RHB Research, in a recent report, said the company is potentially looking at a target order book level of between RM50bil and RM55bil by the end of 2026.
It added that with the order book near RM46bil at the end of 2025 and assuming an annual burn rate of RM15bil, Gamuda would need to replenish RM20bil to RM25bil worth of new jobs in 2026 to hit the target.
“We view this to be achievable, as Gamuda is pursuing tenders totalling up to RM50bil (around RM10bil domestically, RM30bil from Australia and RM10bil from both Singapore and Taiwan),” it said.
Meanwhile, FBG Holdings Bhd group executive chairman Tan Sri Chan Kong Choy said the group remains anchored by sound business fundamentals and disciplined governance.
“We continue to assess risks and opportunities with a clear focus on aligning our efforts with the group’s long-term strategy and vision for sustainable value creation.
“Our core businesses remain the foundation of our performance, and we are committed to enhancing efficiency and resilience while cautiously exploring new opportunities that offer sustainable returns,” he said in theFBG’s annual report.
Amid an increasingly complex operating environment, Chan said FBG will continue to adopt a prudent approach, remaining responsive to market dynamics and focused on preserving financial strength.
“Looking ahead, while we maintain a measured optimism, we acknowledge the uncertainties that lie ahead – from evolving market conditions to geopolitical and economic headwinds.
“FBG will continue to take a prudent and disciplined approach as we work towards delivering sustainable value and protecting the interests of all stakeholders.”

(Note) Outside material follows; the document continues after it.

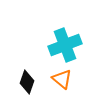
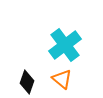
cyan cross: rotated 16 degrees counterclockwise
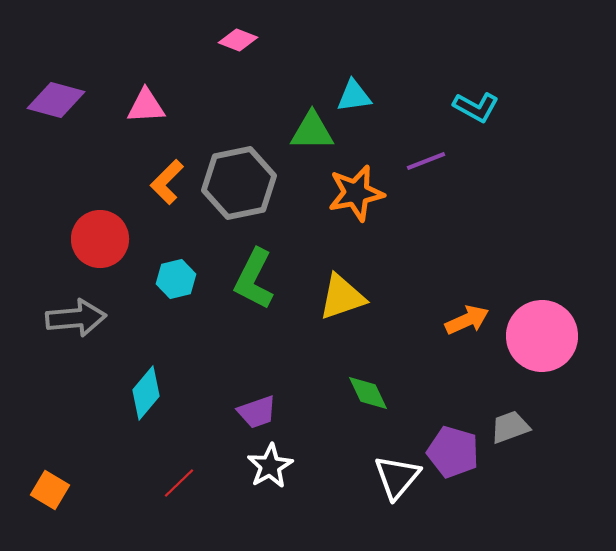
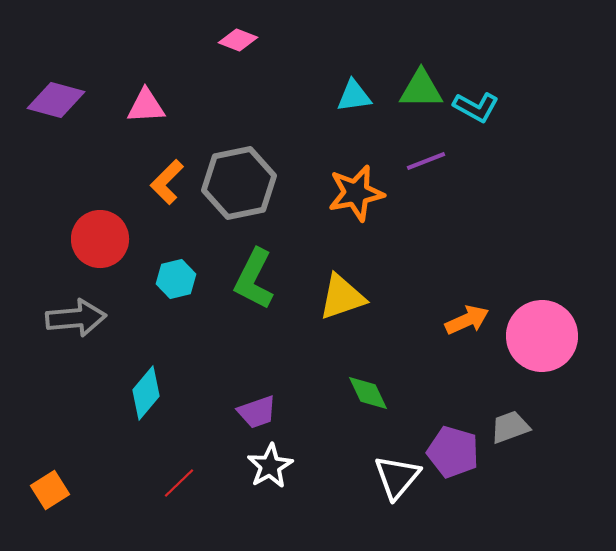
green triangle: moved 109 px right, 42 px up
orange square: rotated 27 degrees clockwise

Ireka Corp Bhd chairman Tan Sri Mohd Ismail Che Rus said the group continues to actively explore and pursue strategic ventures that align with its long-term objectives of sustainable growth, innovation and market diversification.
“Looking into the future, the outlook for the property and construction sector remains promising, supported by national development priorities and evolving market needs.

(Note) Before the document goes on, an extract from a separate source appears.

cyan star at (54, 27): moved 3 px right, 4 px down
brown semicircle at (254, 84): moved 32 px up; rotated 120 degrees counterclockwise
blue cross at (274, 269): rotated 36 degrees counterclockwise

“Malaysia’s Budget 2026 presents a promising landscape for the property and construction sector, with targeted initiatives aimed at enhancing housing accessibility, urban renewal and infrastructure development.”
Of note, Mohd Ismail said the introduction of the 10% special tax deduction (capped at RM10mil) for converting commercial buildings into residential units opens new avenues for urban regeneration.

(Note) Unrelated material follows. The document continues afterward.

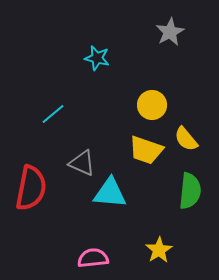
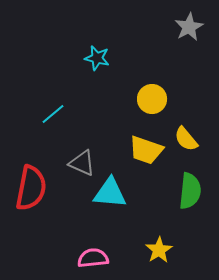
gray star: moved 19 px right, 5 px up
yellow circle: moved 6 px up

“These measures, coupled with infrastructure spending and incentives for sustainable building practices, position the group to seize emerging opportunities and deliver long-term value to our stakeholders through responsible and innovative property development,” he said.
Commenting on the outlook of the construction sector, Maybank Investment Bank Research (Maybank IB) said it expects the segment to continue benefitting from mega projects, data centres (DCs), renewable energy assets and water assets.
“In 2026, we expect the award of a few mega projects like the Ulu Padas water supply scheme (RM4bil) after the recently concluded Sabah state elections, Penang Mutiara LRT line systems works (RM3bil), Penang-Perak water transfer (RM5bil) and Penang Mutiara LRT channel crossing (RM5bil to RM8bil).
“Tuning our focus on DCs, we expect job wins from this sub-segment to remain abundant.”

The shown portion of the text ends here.